* Work task: This exercise calls for a copy of every line in the listing below that carries the word "Chilischoten".

*** Opening Data shown ***

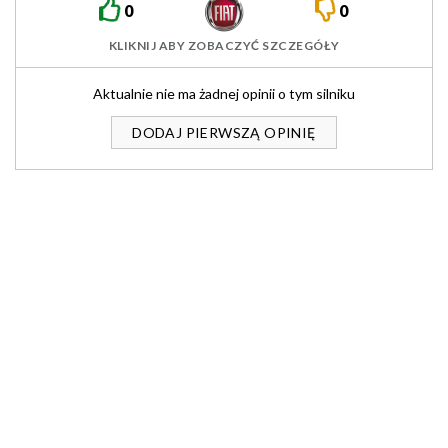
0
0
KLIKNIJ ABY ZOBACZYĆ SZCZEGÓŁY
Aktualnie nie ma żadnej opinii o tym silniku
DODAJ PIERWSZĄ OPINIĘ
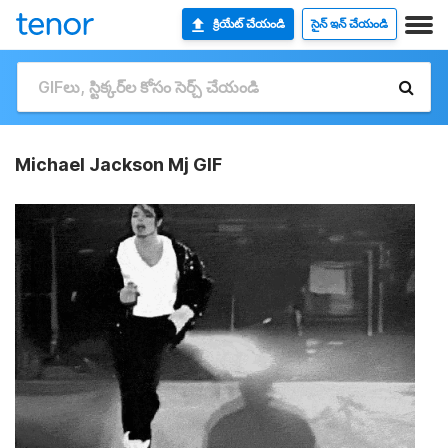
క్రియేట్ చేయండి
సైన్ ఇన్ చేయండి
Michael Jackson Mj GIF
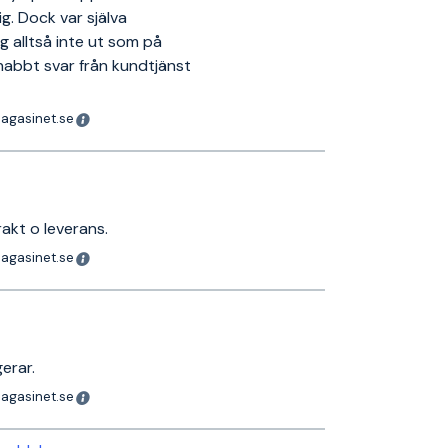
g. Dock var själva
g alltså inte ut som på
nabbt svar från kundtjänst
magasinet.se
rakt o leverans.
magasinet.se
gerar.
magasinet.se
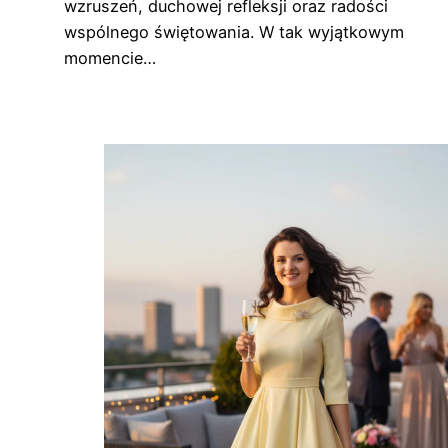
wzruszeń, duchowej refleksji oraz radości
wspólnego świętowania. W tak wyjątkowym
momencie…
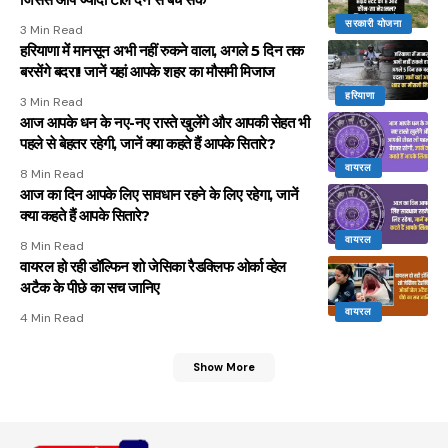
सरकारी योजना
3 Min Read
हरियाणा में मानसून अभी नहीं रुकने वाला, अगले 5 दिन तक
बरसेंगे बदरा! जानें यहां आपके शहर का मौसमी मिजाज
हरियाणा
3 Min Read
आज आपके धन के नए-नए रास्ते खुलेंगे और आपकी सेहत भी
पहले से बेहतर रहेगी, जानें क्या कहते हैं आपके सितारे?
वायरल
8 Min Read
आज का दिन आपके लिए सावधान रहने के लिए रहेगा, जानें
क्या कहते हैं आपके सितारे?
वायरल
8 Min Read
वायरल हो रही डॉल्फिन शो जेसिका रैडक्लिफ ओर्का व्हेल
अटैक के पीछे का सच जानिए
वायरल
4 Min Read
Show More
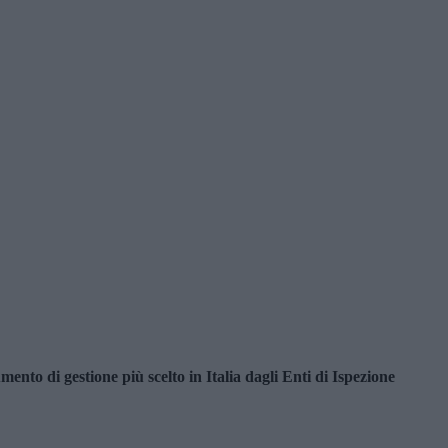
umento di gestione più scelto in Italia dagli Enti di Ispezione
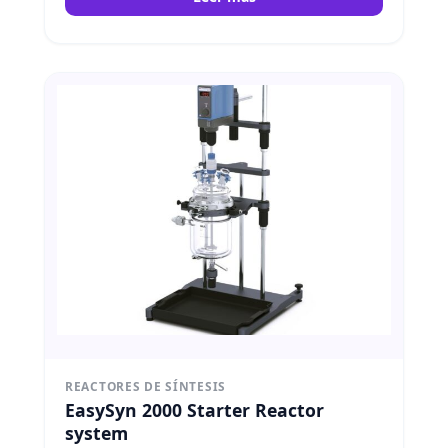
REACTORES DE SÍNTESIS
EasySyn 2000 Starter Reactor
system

*** Closing Data shown ***
*** Opening Data shown ***

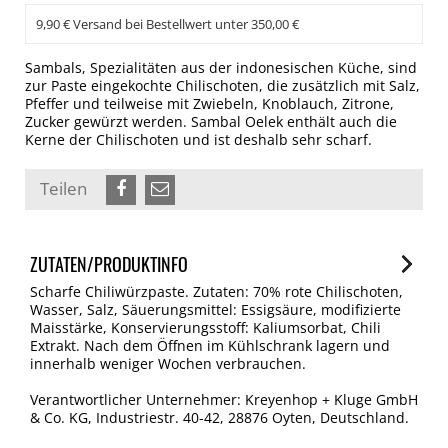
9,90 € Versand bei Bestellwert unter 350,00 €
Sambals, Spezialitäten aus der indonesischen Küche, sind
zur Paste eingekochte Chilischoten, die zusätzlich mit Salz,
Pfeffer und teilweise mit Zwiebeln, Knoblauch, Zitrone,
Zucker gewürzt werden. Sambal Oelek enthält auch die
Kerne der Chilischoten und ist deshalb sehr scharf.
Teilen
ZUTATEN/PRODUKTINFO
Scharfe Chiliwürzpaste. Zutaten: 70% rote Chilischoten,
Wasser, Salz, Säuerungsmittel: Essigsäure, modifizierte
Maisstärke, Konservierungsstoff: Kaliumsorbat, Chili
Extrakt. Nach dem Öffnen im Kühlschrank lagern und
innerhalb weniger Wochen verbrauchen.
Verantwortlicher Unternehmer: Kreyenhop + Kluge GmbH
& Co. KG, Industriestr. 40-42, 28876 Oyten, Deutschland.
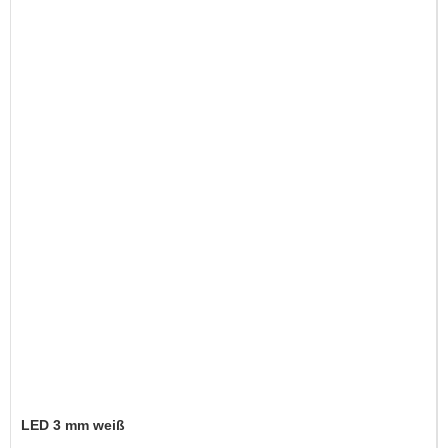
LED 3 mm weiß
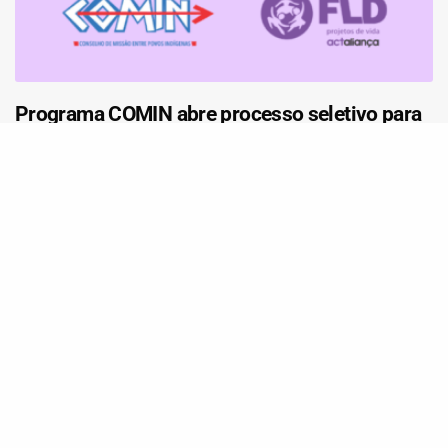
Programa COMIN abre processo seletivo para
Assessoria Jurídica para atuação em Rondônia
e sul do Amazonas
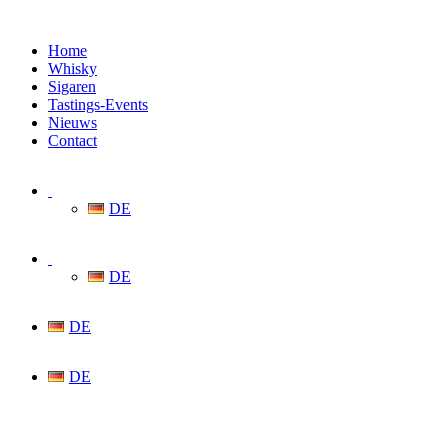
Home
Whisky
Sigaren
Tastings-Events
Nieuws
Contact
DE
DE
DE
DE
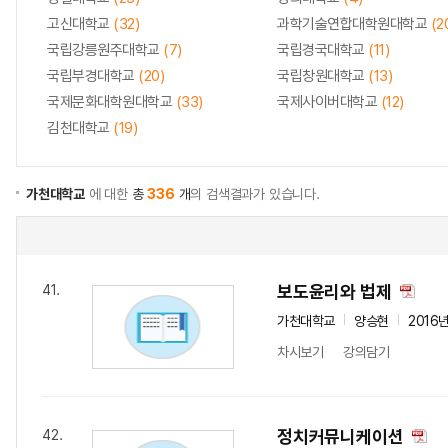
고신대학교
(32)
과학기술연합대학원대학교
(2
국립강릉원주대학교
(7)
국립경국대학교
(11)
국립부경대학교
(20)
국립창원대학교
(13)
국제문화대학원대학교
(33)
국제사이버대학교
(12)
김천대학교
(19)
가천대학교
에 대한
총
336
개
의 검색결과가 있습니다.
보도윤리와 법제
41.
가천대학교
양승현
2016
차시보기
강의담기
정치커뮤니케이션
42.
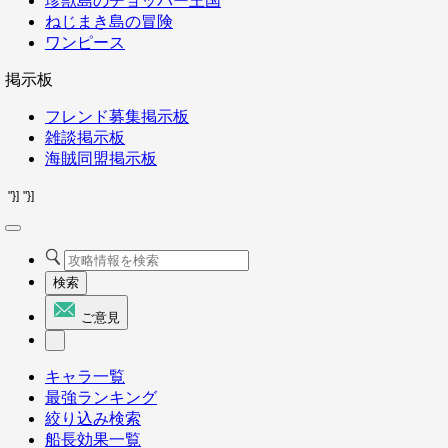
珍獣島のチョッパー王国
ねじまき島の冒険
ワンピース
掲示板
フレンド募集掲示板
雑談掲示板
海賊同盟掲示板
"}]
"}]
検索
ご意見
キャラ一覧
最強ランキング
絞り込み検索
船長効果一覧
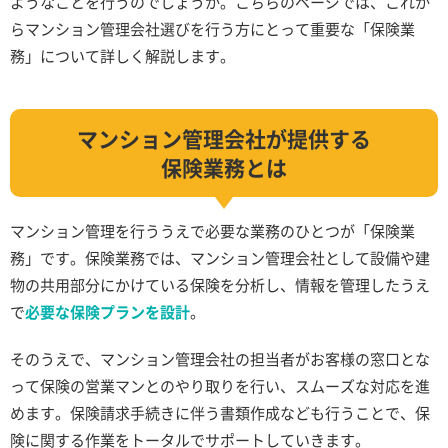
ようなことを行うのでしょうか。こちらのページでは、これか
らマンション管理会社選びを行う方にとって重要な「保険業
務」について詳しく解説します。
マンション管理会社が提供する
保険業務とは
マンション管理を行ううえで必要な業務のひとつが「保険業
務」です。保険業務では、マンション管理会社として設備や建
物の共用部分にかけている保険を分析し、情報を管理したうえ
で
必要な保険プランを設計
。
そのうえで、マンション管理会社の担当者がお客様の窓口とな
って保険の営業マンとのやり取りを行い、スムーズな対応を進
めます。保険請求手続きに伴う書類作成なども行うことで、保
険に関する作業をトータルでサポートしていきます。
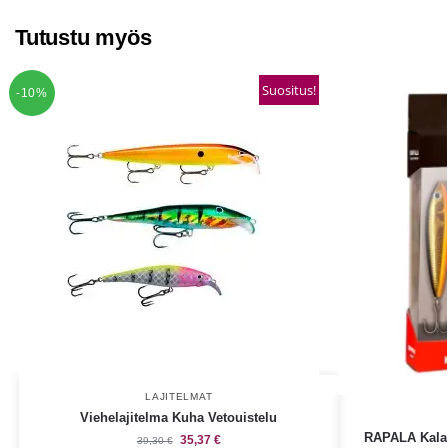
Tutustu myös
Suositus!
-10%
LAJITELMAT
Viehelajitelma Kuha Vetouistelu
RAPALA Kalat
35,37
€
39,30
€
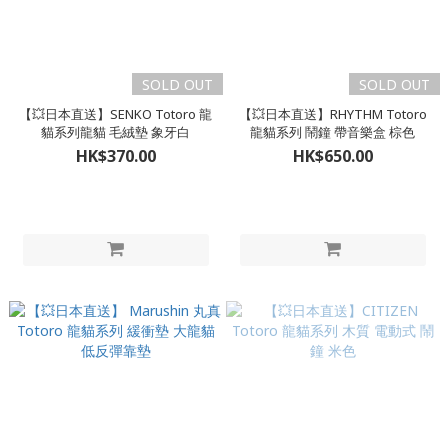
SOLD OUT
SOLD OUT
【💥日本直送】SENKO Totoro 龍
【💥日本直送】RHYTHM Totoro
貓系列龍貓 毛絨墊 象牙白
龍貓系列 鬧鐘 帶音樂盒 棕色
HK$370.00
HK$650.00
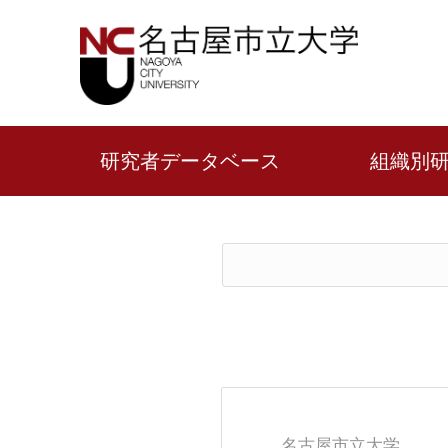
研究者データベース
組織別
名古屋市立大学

*** Closing Data shown ***

* Answer for the task:
zur Paste eingekochte Chilischoten, die zusätzlich mit Salz,
Kerne der Chilischoten und ist deshalb sehr scharf.
Scharfe Chiliwürzpaste. Zutaten: 70% rote Chilischoten,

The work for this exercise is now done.